__WHAT YOU WILL DO__:
Repeat the records verbatim and leave the pictures out of your copy.

Page-level text extractions:
....

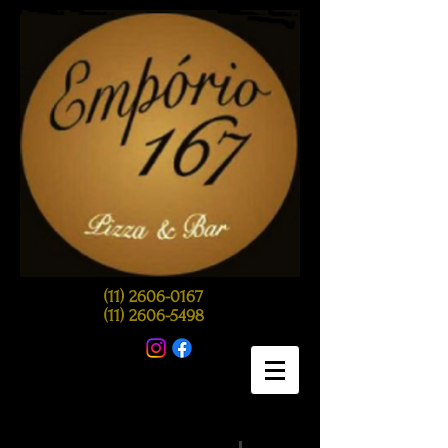
(11) 2606-0167
(11) 2606-5498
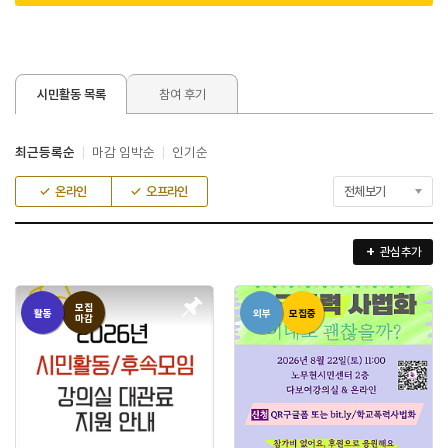
시민활동 목록
참여 후기
최근등록순
마감 임박순
인기순
온라인
오프라인
관심 추가
모집
활동
외부
모집중
마감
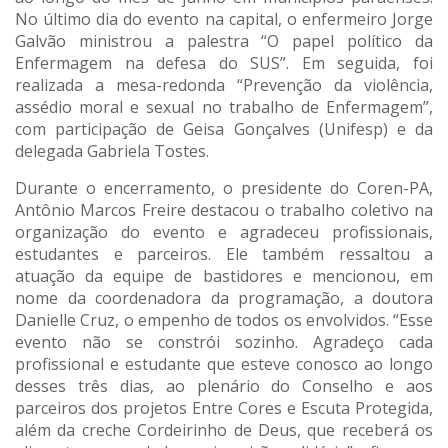
No último dia do evento na capital, o enfermeiro Jorge
Galvão ministrou a palestra “O papel político da
Enfermagem na defesa do SUS”. Em seguida, foi
realizada a mesa-redonda “Prevenção da violência,
assédio moral e sexual no trabalho de Enfermagem”,
com participação de Geisa Gonçalves (Unifesp) e da
delegada Gabriela Tostes.
Durante o encerramento, o presidente do Coren-PA,
Antônio Marcos Freire destacou o trabalho coletivo na
organização do evento e agradeceu profissionais,
estudantes e parceiros. Ele também ressaltou a
atuação da equipe de bastidores e mencionou, em
nome da coordenadora da programação, a doutora
Danielle Cruz, o empenho de todos os envolvidos. “Esse
evento não se constrói sozinho. Agradeço cada
profissional e estudante que esteve conosco ao longo
desses três dias, ao plenário do Conselho e aos
parceiros dos projetos Entre Cores e Escuta Protegida,
além da creche Cordeirinho de Deus, que receberá os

....

__RESPONSE TO THIS TASK__:
(11) 2606-0167
(11) 2606-5498
시민활동 목록
참여 후기
최근등록순
마감 임박순
인기순
온라인
오프라인
관심 추가
모집
활동
외부
모집중
마감
No último dia do evento na capital, o enfermeiro Jorge
Galvão ministrou a palestra “O papel político da
Enfermagem na defesa do SUS”. Em seguida, foi
realizada a mesa-redonda “Prevenção da violência,
assédio moral e sexual no trabalho de Enfermagem”,
com participação de Geisa Gonçalves (Unifesp) e da
delegada Gabriela Tostes.
Durante o encerramento, o presidente do Coren-PA,
Antônio Marcos Freire destacou o trabalho coletivo na
organização do evento e agradeceu profissionais,
estudantes e parceiros. Ele também ressaltou a
atuação da equipe de bastidores e mencionou, em
nome da coordenadora da programação, a doutora
Danielle Cruz, o empenho de todos os envolvidos. “Esse
evento não se constrói sozinho. Agradeço cada
profissional e estudante que esteve conosco ao longo
desses três dias, ao plenário do Conselho e aos
parceiros dos projetos Entre Cores e Escuta Protegida,
além da creche Cordeirinho de Deus, que receberá os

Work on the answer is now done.